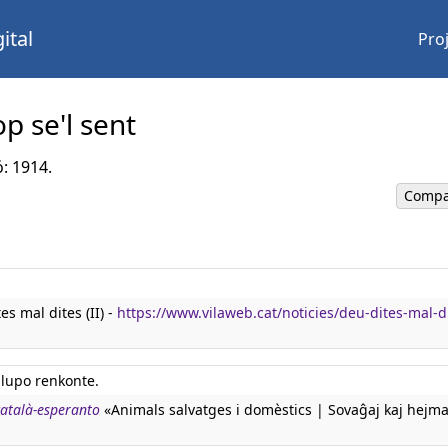
ital
Pro
p se'l sent
ó: 1914.
Compa
s mal dites (II) -
https://www.vilaweb.cat/noticies/deu-dites-mal-d
a lupo renkonte.
català-esperanto
«Animals salvatges i domèstics | Sovaĝaj kaj hejma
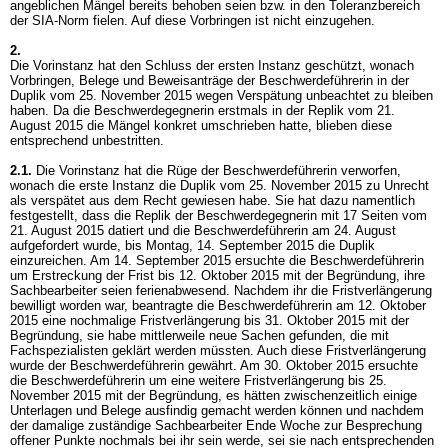
angeblichen Mängel bereits behoben seien bzw. in den Toleranzbereich
der SIA-Norm fielen. Auf diese Vorbringen ist nicht einzugehen.
2.
Die Vorinstanz hat den Schluss der ersten Instanz geschützt, wonach
Vorbringen, Belege und Beweisanträge der Beschwerdeführerin in der
Duplik vom 25. November 2015 wegen Verspätung unbeachtet zu bleiben
haben. Da die Beschwerdegegnerin erstmals in der Replik vom 21.
August 2015 die Mängel konkret umschrieben hatte, blieben diese
entsprechend unbestritten.
2.1.
Die Vorinstanz hat die Rüge der Beschwerdeführerin verworfen,
wonach die erste Instanz die Duplik vom 25. November 2015 zu Unrecht
als verspätet aus dem Recht gewiesen habe. Sie hat dazu namentlich
festgestellt, dass die Replik der Beschwerdegegnerin mit 17 Seiten vom
21. August 2015 datiert und die Beschwerdeführerin am 24. August
aufgefordert wurde, bis Montag, 14. September 2015 die Duplik
einzureichen. Am 14. September 2015 ersuchte die Beschwerdeführerin
um Erstreckung der Frist bis 12. Oktober 2015 mit der Begründung, ihre
Sachbearbeiter seien ferienabwesend. Nachdem ihr die Fristverlängerung
bewilligt worden war, beantragte die Beschwerdeführerin am 12. Oktober
2015 eine nochmalige Fristverlängerung bis 31. Oktober 2015 mit der
Begründung, sie habe mittlerweile neue Sachen gefunden, die mit
Fachspezialisten geklärt werden müssten. Auch diese Fristverlängerung
wurde der Beschwerdeführerin gewährt. Am 30. Oktober 2015 ersuchte
die Beschwerdeführerin um eine weitere Fristverlängerung bis 25.
November 2015 mit der Begründung, es hätten zwischenzeitlich einige
Unterlagen und Belege ausfindig gemacht werden können und nachdem
der damalige zuständige Sachbearbeiter Ende Woche zur Besprechung
offener Punkte nochmals bei ihr sein werde, sei sie nach entsprechenden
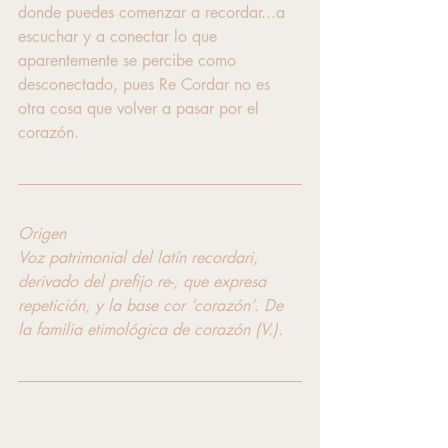
donde puedes comenzar a recordar...a 
escuchar y a conectar lo que 
aparentemente se percibe como 
desconectado, pues Re Cordar no es 
otra cosa que volver a pasar por el 
corazón.
Origen
Voz patrimonial del latín recordari, 
derivado del prefijo re-, que expresa 
repetición, y la base cor ‘corazón’. De 
la familia etimológica de corazón (V.).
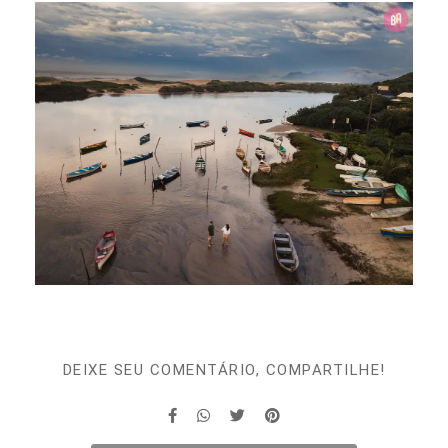
DEIXE SEU COMENTÁRIO, COMPARTILHE!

**Work to be completed:** When the entries above show the word "Beschwerdegegnerin" in a line, copy that line out.

**Result of this exercise:**
haben. Da die Beschwerdegegnerin erstmals in der Replik vom 21.
festgestellt, dass die Replik der Beschwerdegegnerin mit 17 Seiten vom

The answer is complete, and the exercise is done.